— INSTRUCTIONS TO FOLLOW —
Keep every line of the data below that has the string "chip" and present those lines.

— PROVIDED DATA —
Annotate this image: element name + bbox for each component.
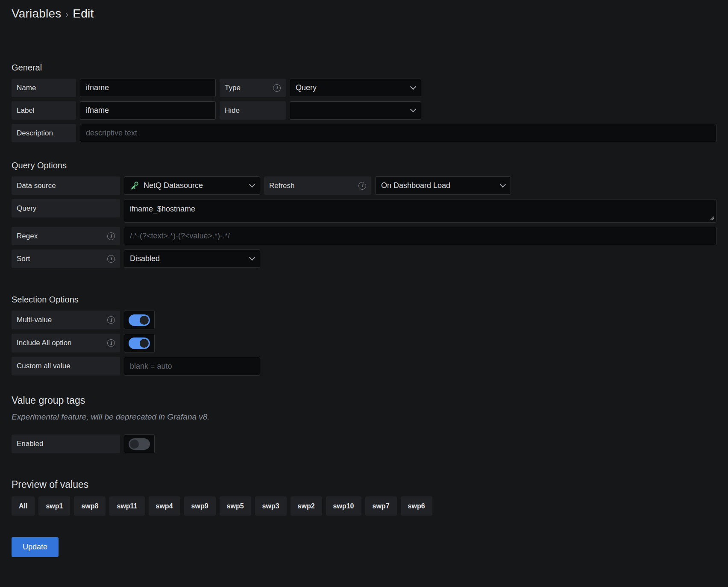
breadcrumb-variables[interactable]: Variables [12,7,61,21]
description-row: Description [12,124,716,142]
query-options-heading: Query Options [12,161,716,170]
refresh-select-value: On Dashboard Load [381,181,450,190]
regex-info-icon[interactable] [107,232,115,240]
value-group-tags-note: Experimental feature, will be deprecated… [12,412,716,422]
label-hide-row: Label Hide [12,101,716,120]
chevron-down-icon [249,182,255,188]
selection-options-heading: Selection Options [12,295,716,305]
refresh-select[interactable]: On Dashboard Load [375,176,511,195]
preview-value-chip: swp11 [109,496,144,516]
regex-input[interactable] [124,227,716,245]
type-label: Type [220,79,286,97]
chevron-down-icon [410,106,416,112]
preview-heading: Preview of values [12,479,716,490]
breadcrumb: Variables › Edit [12,7,716,21]
multi-value-toggle[interactable] [124,311,155,329]
toggle-knob [140,316,149,325]
preview-value-chip: swp8 [74,496,106,516]
custom-all-input[interactable] [124,357,260,376]
sort-select[interactable]: Disabled [124,249,260,268]
description-label: Description [12,124,76,142]
breadcrumb-separator-icon: › [65,8,68,19]
general-heading: General [12,63,716,73]
include-all-label: Include All option [12,334,120,352]
hide-label: Hide [220,101,286,120]
preview-value-chip: swp1 [38,496,70,516]
preview-value-chip: swp6 [401,496,432,516]
multi-value-info-icon[interactable] [107,316,115,324]
datasource-select-value: NetQ Datasource [144,181,203,190]
enabled-row: Enabled [12,434,716,453]
sort-label: Sort [12,249,120,268]
refresh-label: Refresh [264,176,371,195]
preview-value-chip: swp9 [184,496,216,516]
enabled-toggle[interactable] [124,434,155,453]
label-label: Label [12,101,76,120]
multi-value-label: Multi-value [12,311,120,329]
type-select-value: Query [296,83,317,92]
preview-value-chip: swp3 [255,496,287,516]
preview-value-chip: swp5 [220,496,251,516]
custom-all-row: Custom all value [12,357,716,376]
chevron-down-icon [500,182,506,188]
update-button[interactable]: Update [12,537,59,557]
include-all-toggle[interactable] [124,334,155,352]
preview-values: Allswp1swp8swp11swp4swp9swp5swp3swp2swp1… [12,496,716,516]
sort-select-value: Disabled [130,254,160,263]
name-label: Name [12,79,76,97]
chevron-down-icon [410,84,416,90]
toggle-knob [140,339,149,348]
query-row: Query ifname_$hostname [12,199,716,223]
name-input[interactable] [80,79,216,97]
datasource-refresh-row: Data source NetQ Datasource Refresh On D… [12,176,716,195]
query-label: Query [12,199,120,217]
custom-all-label: Custom all value [12,357,120,376]
refresh-info-icon[interactable] [358,182,366,190]
datasource-label: Data source [12,176,120,195]
datasource-select[interactable]: NetQ Datasource [124,176,260,195]
include-all-info-icon[interactable] [107,339,115,347]
description-input[interactable] [80,124,716,142]
query-input[interactable]: ifname_$hostname [124,199,716,223]
multi-value-row: Multi-value [12,311,716,329]
netq-datasource-logo-icon [130,181,139,191]
toggle-knob [130,440,139,449]
value-group-tags-heading: Value group tags [12,395,716,406]
type-select[interactable]: Query [290,79,421,97]
include-all-row: Include All option [12,334,716,352]
query-input-value: ifname_$hostname [130,205,195,213]
resize-grip-icon[interactable] [709,215,715,221]
enabled-label: Enabled [12,434,120,453]
preview-value-chip: swp7 [365,496,397,516]
preview-value-chip: swp4 [149,496,180,516]
preview-value-chip: All [12,496,35,516]
toggle-track [129,338,150,349]
label-input[interactable] [80,101,216,120]
type-info-icon[interactable] [273,84,281,92]
toggle-track [129,314,150,326]
preview-value-chip: swp10 [326,496,361,516]
variables-edit-page: Variables › Edit General Name Type Query… [0,0,728,569]
breadcrumb-edit: Edit [73,7,94,21]
regex-label: Regex [12,227,120,245]
name-type-row: Name Type Query [12,79,716,97]
chevron-down-icon [249,255,255,261]
preview-value-chip: swp2 [291,496,322,516]
sort-info-icon[interactable] [107,255,115,263]
sort-row: Sort Disabled [12,249,716,268]
hide-select[interactable] [290,101,421,120]
regex-row: Regex [12,227,716,245]
toggle-track [129,438,150,450]
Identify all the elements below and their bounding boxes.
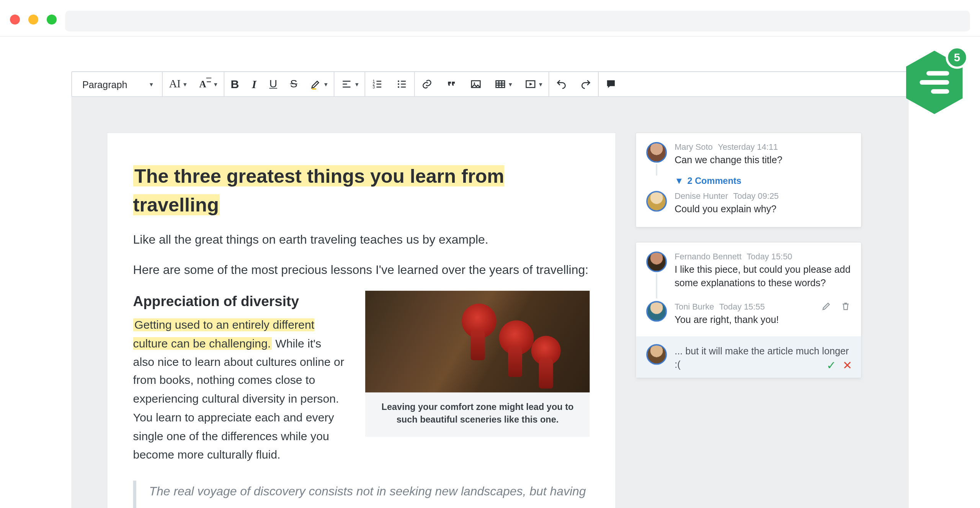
avatar [646, 301, 667, 322]
caret-down-icon: ▼ [675, 175, 683, 186]
align-left-icon [341, 78, 353, 90]
delete-icon[interactable] [841, 301, 851, 311]
comment-author: Mary Soto [675, 142, 713, 152]
image-button[interactable] [464, 72, 488, 97]
quote-icon [446, 78, 457, 90]
comment-author: Toni Burke [675, 302, 714, 311]
link-icon [421, 78, 433, 90]
comment-author: Denise Hunter [675, 191, 728, 200]
browser-chrome [0, 0, 980, 37]
paragraph-rest: While it's also nice to learn about cult… [133, 337, 344, 461]
block-style-select[interactable]: Paragraph ▾ [72, 72, 162, 97]
table-button[interactable]: ▾ [488, 72, 519, 97]
table-icon [495, 78, 506, 90]
media-button[interactable]: ▾ [519, 72, 549, 97]
italic-icon: I [252, 77, 256, 91]
font-family-select[interactable]: AI ▾ [163, 72, 193, 97]
comment-icon [605, 78, 617, 90]
chevron-down-icon: ▾ [355, 80, 358, 87]
section-heading[interactable]: Appreciation of diversity [133, 291, 345, 312]
chevron-down-icon: ▾ [183, 80, 186, 87]
document[interactable]: The three greatest things you learn from… [107, 133, 615, 508]
editor-stage: 5 Paragraph ▾ AI ▾ A⁻ ▾ B I U S [71, 71, 908, 508]
comment-time: Today 09:25 [733, 191, 779, 200]
alignment-select[interactable]: ▾ [335, 72, 365, 97]
underline-button[interactable]: U [263, 72, 284, 97]
chevron-down-icon: ▾ [509, 80, 512, 87]
strike-icon: S [290, 78, 297, 91]
bulleted-list-button[interactable] [390, 72, 415, 97]
maximize-window-dot[interactable] [47, 15, 57, 25]
numbered-list-icon: 123 [372, 78, 384, 90]
strikethrough-button[interactable]: S [284, 72, 304, 97]
avatar [646, 251, 667, 272]
blockquote-button[interactable] [439, 72, 464, 97]
chevron-down-icon: ▾ [214, 80, 217, 87]
comment-text: You are right, thank you! [675, 313, 851, 326]
section-paragraph[interactable]: Getting used to an entirely different cu… [133, 316, 345, 464]
comment-thread[interactable]: Mary Soto Yesterday 14:11 Can we change … [636, 133, 861, 227]
edit-icon[interactable] [821, 301, 831, 311]
numbered-list-button[interactable]: 123 [366, 72, 390, 97]
svg-text:3: 3 [373, 85, 375, 89]
reply-compose[interactable]: ... but it will make the article much lo… [636, 336, 861, 378]
comment-author: Fernando Bennett [675, 251, 742, 261]
bulleted-list-icon [396, 78, 408, 90]
close-window-dot[interactable] [10, 15, 20, 25]
italic-button[interactable]: I [245, 72, 263, 97]
comment-time: Today 15:55 [719, 302, 765, 311]
block-style-label: Paragraph [82, 79, 127, 90]
reply-draft-text[interactable]: ... but it will make the article much lo… [675, 344, 851, 371]
highlight-button[interactable]: ▾ [304, 72, 334, 97]
svg-rect-8 [496, 81, 505, 88]
media-icon [525, 78, 536, 90]
marker-icon [310, 78, 322, 90]
comment-text: Could you explain why? [675, 202, 851, 215]
bold-button[interactable]: B [224, 72, 245, 97]
blockquote[interactable]: The real voyage of discovery consists no… [133, 481, 590, 508]
comment-time: Yesterday 14:11 [718, 142, 778, 152]
lead-paragraph-2[interactable]: Here are some of the most precious lesso… [133, 261, 590, 279]
link-button[interactable] [415, 72, 439, 97]
replies-toggle[interactable]: ▼ 2 Comments [675, 175, 851, 186]
notifications-badge[interactable]: 5 [906, 51, 963, 114]
svg-point-5 [398, 86, 400, 88]
minimize-window-dot[interactable] [28, 15, 38, 25]
svg-point-3 [398, 80, 400, 82]
window-controls [10, 11, 57, 25]
lead-paragraph-1[interactable]: Like all the great things on earth trave… [133, 231, 590, 249]
avatar [646, 142, 667, 163]
svg-point-7 [474, 82, 475, 84]
figure-caption[interactable]: Leaving your comfort zone might lead you… [366, 392, 590, 436]
avatar [646, 191, 667, 211]
redo-icon [580, 78, 592, 90]
chevron-down-icon: ▾ [324, 80, 327, 87]
comments-sidebar: Mary Soto Yesterday 14:11 Can we change … [636, 133, 861, 508]
figure[interactable]: Leaving your comfort zone might lead you… [366, 291, 590, 437]
figure-image [366, 291, 590, 392]
undo-icon [556, 78, 567, 90]
undo-button[interactable] [549, 72, 574, 97]
svg-point-4 [398, 84, 400, 85]
chevron-down-icon: ▾ [150, 80, 153, 87]
comment-text: I like this piece, but could you please … [675, 262, 851, 290]
notifications-count: 5 [946, 46, 968, 69]
submit-reply-icon[interactable]: ✓ [826, 358, 836, 372]
redo-button[interactable] [574, 72, 598, 97]
replies-toggle-label: 2 Comments [688, 175, 742, 186]
editor-canvas: The three greatest things you learn from… [71, 97, 908, 508]
cancel-reply-icon[interactable]: ✕ [843, 358, 852, 372]
chevron-down-icon: ▾ [539, 80, 542, 87]
underline-icon: U [269, 78, 277, 91]
comment-thread[interactable]: Fernando Bennett Today 15:50 I like this… [636, 243, 861, 378]
bold-icon: B [231, 77, 239, 91]
document-title[interactable]: The three greatest things you learn from… [133, 165, 505, 215]
font-size-label: A⁻ [199, 78, 212, 90]
comment-button[interactable] [599, 72, 624, 97]
address-bar[interactable] [65, 11, 970, 31]
font-size-select[interactable]: A⁻ ▾ [193, 72, 224, 97]
avatar [646, 344, 667, 365]
editor-toolbar: Paragraph ▾ AI ▾ A⁻ ▾ B I U S ▾ [71, 71, 908, 97]
comment-time: Today 15:50 [746, 251, 792, 261]
comment-text: Can we change this title? [675, 153, 851, 166]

— EXERCISE RESULT —
preview-value-chip: swp11 [109,496,144,516]
preview-value-chip: swp8 [74,496,106,516]
preview-value-chip: swp1 [38,496,70,516]
preview-value-chip: swp6 [401,496,432,516]
preview-value-chip: swp9 [184,496,216,516]
preview-value-chip: swp3 [255,496,287,516]
preview-value-chip: swp5 [220,496,251,516]
preview-value-chip: swp7 [365,496,397,516]
preview-value-chip: swp4 [149,496,180,516]
preview-value-chip: All [12,496,35,516]
preview-value-chip: swp10 [326,496,361,516]
preview-value-chip: swp2 [291,496,322,516]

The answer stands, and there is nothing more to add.